> Instructions for the task: An exact copy of every record below is needed, with all pictures removed.

> Excerpted records:
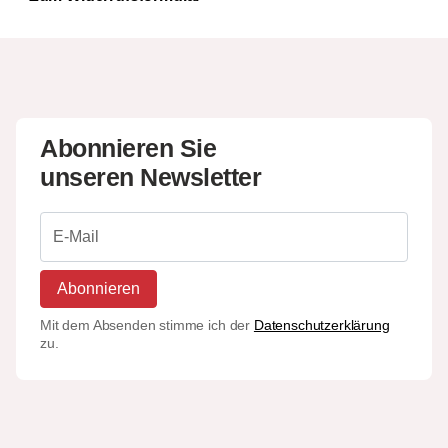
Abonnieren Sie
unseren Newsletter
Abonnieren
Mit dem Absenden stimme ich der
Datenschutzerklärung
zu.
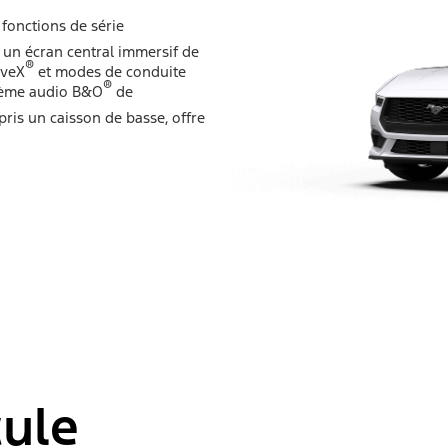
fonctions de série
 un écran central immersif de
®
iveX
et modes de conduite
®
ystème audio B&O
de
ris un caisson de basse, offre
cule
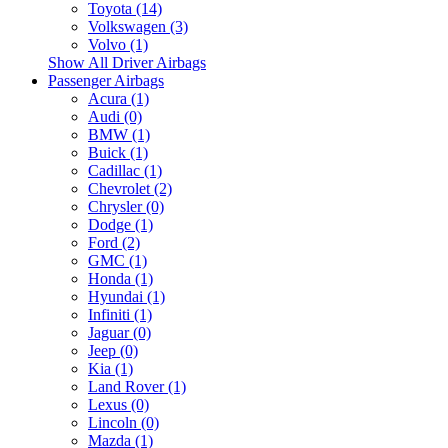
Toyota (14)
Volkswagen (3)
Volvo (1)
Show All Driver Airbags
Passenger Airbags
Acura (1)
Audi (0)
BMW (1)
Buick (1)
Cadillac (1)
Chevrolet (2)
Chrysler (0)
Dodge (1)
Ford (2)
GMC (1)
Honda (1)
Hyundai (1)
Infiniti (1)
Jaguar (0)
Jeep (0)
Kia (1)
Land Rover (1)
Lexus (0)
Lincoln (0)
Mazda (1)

> Solution to this exercise:
Abonnieren Sie
unseren Newsletter
Abonnieren
Mit dem Absenden stimme ich der
Datenschutzerklärung
zu.
fonctions de série
 un écran central immersif de
®
iveX
et modes de conduite
®
ystème audio B&O
de
ris un caisson de basse, offre
cule
Toyota (14)
Volkswagen (3)
Volvo (1)
Show All Driver Airbags
Passenger Airbags
Acura (1)
Audi (0)
BMW (1)
Buick (1)
Cadillac (1)
Chevrolet (2)
Chrysler (0)
Dodge (1)
Ford (2)
GMC (1)
Honda (1)
Hyundai (1)
Infiniti (1)
Jaguar (0)
Jeep (0)
Kia (1)
Land Rover (1)
Lexus (0)
Lincoln (0)
Mazda (1)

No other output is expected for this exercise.